I stopped three paces away to look her up and down and whistle. 
“Wyoming was wearing black shorts and pullover--practical for travel and effective on a blonde.” 
“Wyoh, you look like slot-machine sheila waiting for action” 
[Whyoming says], "I'm not crying! I'm just frightened silly that you won't come back!" 
-          Book 3 was a slog to get to. While I know this is a hard science fiction, he spent way too much time describing the details of things that don’t matter like
explaining every target they will hit on earth and why, all like 50 of them
. He gets super bogged down into the details and forgets he has a plot to run. There was also no tension or build up to the end. When there was about 10 minutes left in the audiobook, it didn’t even feel like the ending was coming up. 
-          This book is big on ideas like how to throw out a government, but terrible with character development. 
-          The main character Manuel does a lot of shady things to help win independence, so much so that I wondered if he was any better than the last government. Here are some examples
He steals money from all over luna to fund the revolution, he rigs the election so that his men get put into congress (a lot of whom were family members), and he bombs earth and kills thousands of people. 

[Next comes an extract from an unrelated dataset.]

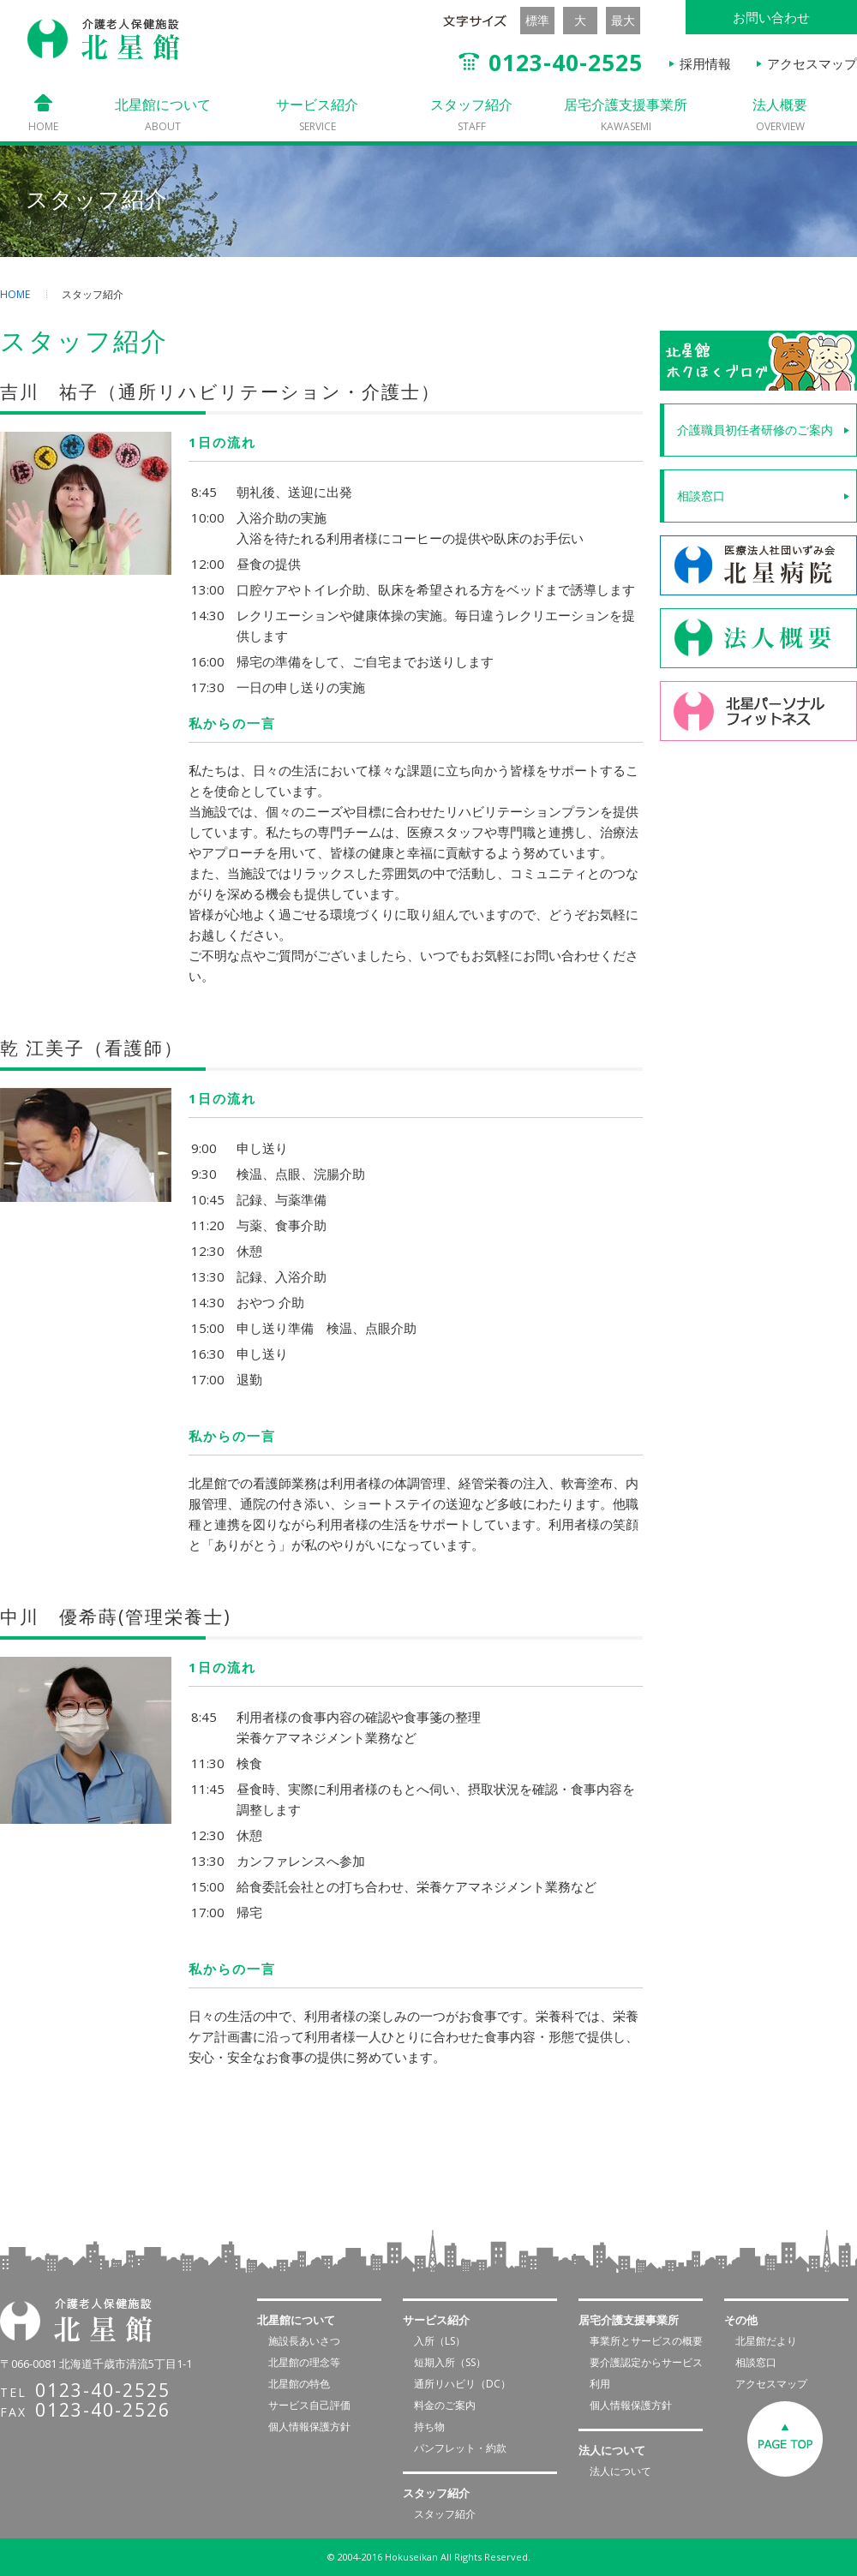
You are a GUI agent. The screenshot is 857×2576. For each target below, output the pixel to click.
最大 (623, 20)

-          Manuel creates a lot of ripples in the plot by doing a lot of things, but it feels pretty flat Because it’s only written from his point of view, and none of the other characters ever tell him how they feel about his actions, you never get a sense of how his actions effect others. 
-          There are just WAY too many characters. At one point at the end of the book, a named character dies and I had no emotional reaction to it because I could not remember who the hell they were. 
-          There is a substantial number of sections in this book that are just a few characters talking back and forth at a table. It’s unusual for a modern book to do this. It basically stops all the plot and you listen to very long political conversations at a table with a few characters.